Indeed, poor Solomon in rhyme
Was much too grave to be sublime,

although they once found admirers in John Wesley and Cowper, find few readers today; and his paraphrase of the fine old ballad of ‘The Nut-Brown Maid’ as ‘Henry and Emma’ shares their fate. His ‘Alma,’ which he regarded as a ‘loose and hasty scribble,’ is, on the contrary, still a favourite with the admirers of Butler, whose ‘Hudibras’ is its avowed model—a model which it perhaps excels in facility of rhyme and ease of versification. In Prior's imitations of the ‘Conte’ of La Fontaine this metrical skill is maintained, and he also shows consummate art in the telling of a story in verse. Unhappily, in spite of Johnson's extraordinary dictum that ‘Prior is a lady's book’ (Boswell, ed. Hill, 1887, iii. 192), his themes are not equally commendable. But he is one of the neatest of English epigrammatists, and in occasional pieces and familiar verse has no rival in English. ‘Prior's,’ says Thackeray, in an oft-quoted passage (English Humourists, 1864, p. 175) ‘seem to me amongst the easiest, the richest, the most charmingly humourous of English lyrical poems. Horace is always in his mind, and his song, and his philosophy, his good sense, his happy easy turns and melody, his loves, and his Epicureanism, bear a great resemblance to that most delightful and accomplished master.’

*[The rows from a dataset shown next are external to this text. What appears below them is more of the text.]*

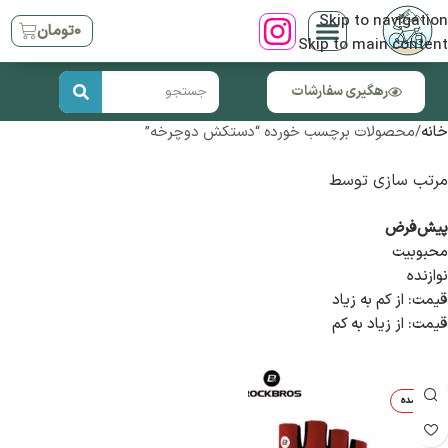
Skip to navigation
۰
تومان
Skip to main content
رهگیری سفارشات
خانه
محصولات برچسب خورده “دستکش دوچرخه”
مرتب سازی توسط
پیش‌فرض
محبوبیت
نوازنده
قیمت: از کم به زیاد
قیمت: از زیاد به کم
تمام شده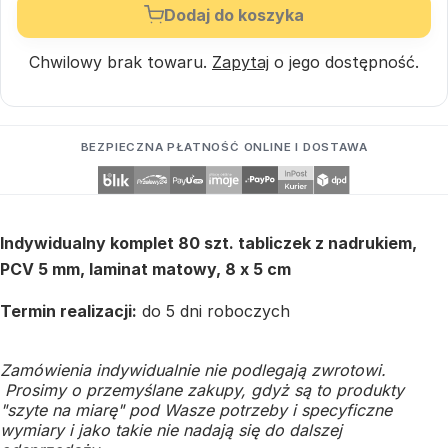
Dodaj do koszyka
Chwilowy brak towaru.
Zapytaj
o jego dostępność.
BEZPIECZNA PŁATNOŚĆ ONLINE I DOSTAWA
Indywidualny komplet 80 szt. tabliczek z nadrukiem,
PCV 5 mm, laminat matowy, 8 x 5 cm
Termin realizacji:
do 5 dni roboczych
Zamówienia indywidualnie nie podlegają zwrotowi.
Prosimy o przemyślane zakupy, gdyż są to produkty
"szyte na miarę" pod Wasze potrzeby i specyficzne
wymiary i jako takie nie nadają się do dalszej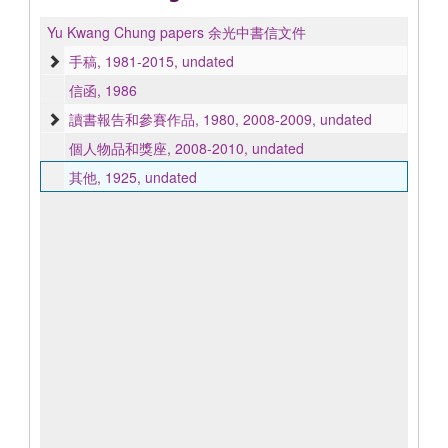
Yu Kwang Chung papers 余光中書信文件
手稿, 1981-2015, undated
信函, 1986
讀書報告和參賽作品, 1980, 2008-2009, undated
個人物品和獎座, 2008-2010, undated
其他, 1925, undated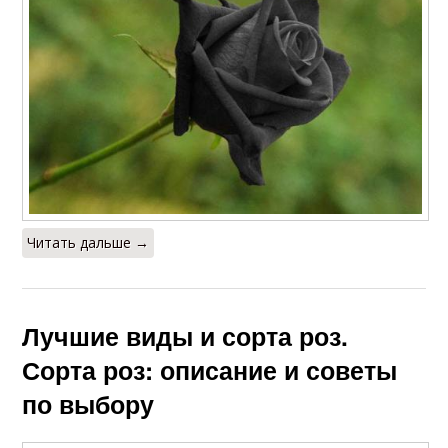
Читать дальше →
Лучшие виды и сорта роз.
Сорта роз: описание и советы
по выбору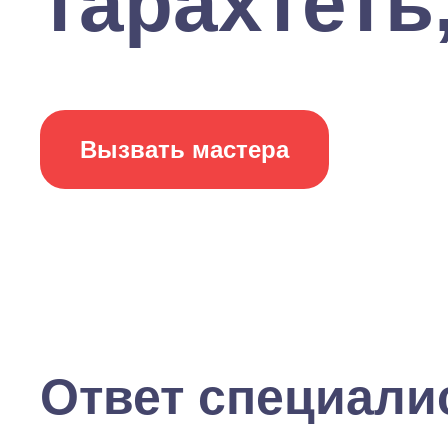
тарахтеть, 
Вызвать мастера
Ответ специали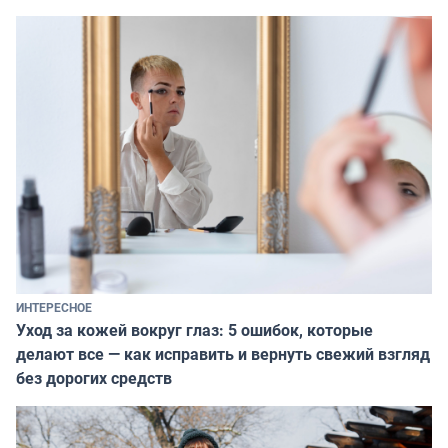
ИНТЕРЕСНОЕ
Уход за кожей вокруг глаз: 5 ошибок, которые
делают все — как исправить и вернуть свежий взгляд
без дорогих средств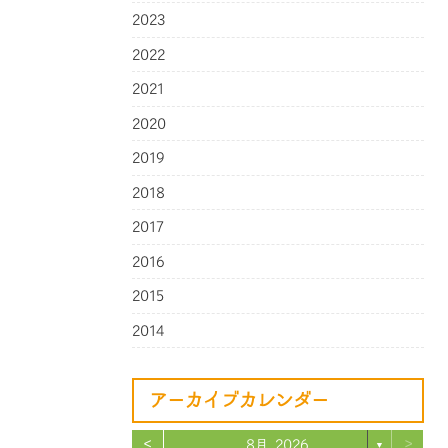
2023
2022
2021
2020
2019
2018
2017
2016
2015
2014
アーカイブカレンダー
<
>
8月 2026
▼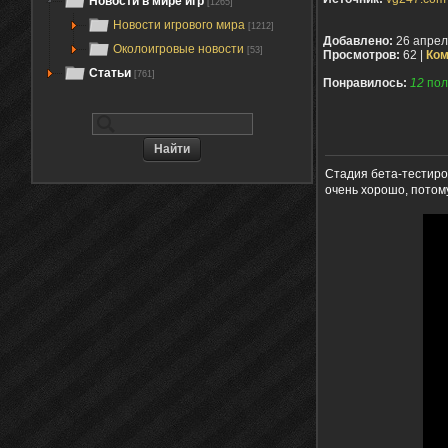
Новости в мире игр
[1265]
Новости игрового мира
[1212]
Добавлено:
26 апрел
Околоигровые новости
[53]
Просмотров:
62 |
Ком
Статьи
[761]
Понравилось:
12
пол
Стадия бета-тестир
очень хорошо, потому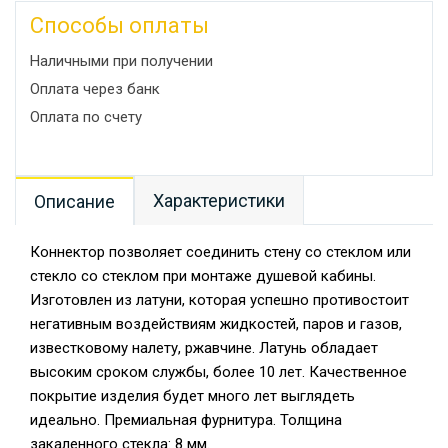
Способы оплаты
Наличными при получении
Оплата через банк
Оплата по счету
Характеристики
Описание
Коннектор позволяет соединить стену со стеклом или
стекло со стеклом при монтаже душевой кабины.
Изготовлен из латуни, которая успешно противостоит
негативным воздействиям жидкостей, паров и газов,
известковому налету, ржавчине. Латунь обладает
высоким сроком службы, более 10 лет. Качественное
покрытие изделия будет много лет выглядеть
идеально. Премиальная фурнитура. Толщина
закаленного стекла: 8 мм.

[The chief collections of Prior's poems published in his lifetime are: Poems on Several Occasions (1) 1707, (2) 1709, (3) 1716, and (4) 1718. Nos. 1 and 3 were unauthorised, the former being repudiated by Prior in the preface to No. 2, the latter by notice in the London Gazette of 24 March 1716, but both probably contain poems by Prior which ‘he thought it prudent to disown’ (Pope, Corresp. iii. 194–5). The Conversation and Down Hall came out in 1720 and 1723 respectively. Other pieces are included in the Miscellaneous Works of 1740. Of posthumous editions of his poetical works that of Evans (2 vols. 1779) long enjoyed the reputation of being the best. The most complete at present is the revised Aldine edition (also 2 vols.), edited in 1892 by Mr. R. Brimley Johnson. A selection by the writer of this paper, with a lengthy Introduction and Notes, containing fresh biographical material, chiefly derived from an unprinted statement by Prior's friend Sir James Montagu, appeared in the Parchment Library in 1889. Among other sources of information, in addition to Johnson's Lives, Thackeray's Lectures, and the letters of Hanmer, Bolingbroke, and Pope, may be mentioned North British Review, Nov. 1857; Contemporary Review, July 1872; Longman's Magazine, Oct. 1884; Contemporary Review, May 1890, an excellent article by Mr. G. A. Aitken; and Chester's Westminster Abbey Registers, pp. 304, 348.]

A. D.

PRIOR, THOMAS (1682?–1751), founder of the Dublin Society and philanthropist, born about 1682 was a native of Rathdowny, Queen's County, He entered the public school at Kilkenny in January 1696-7, and continued there till April 1699. Among his school-fellows was George Berkeley [q. v.], subsequently bishop of Cloyne, with whom he formed a lifelong friendship. Prior entered Trinity College, Dublin, obtained a scholarship in 1701, and graduated B.A. in 1703. He subsequently devoted himself to the promotion of material and industrial works among the protestant population in Ireland.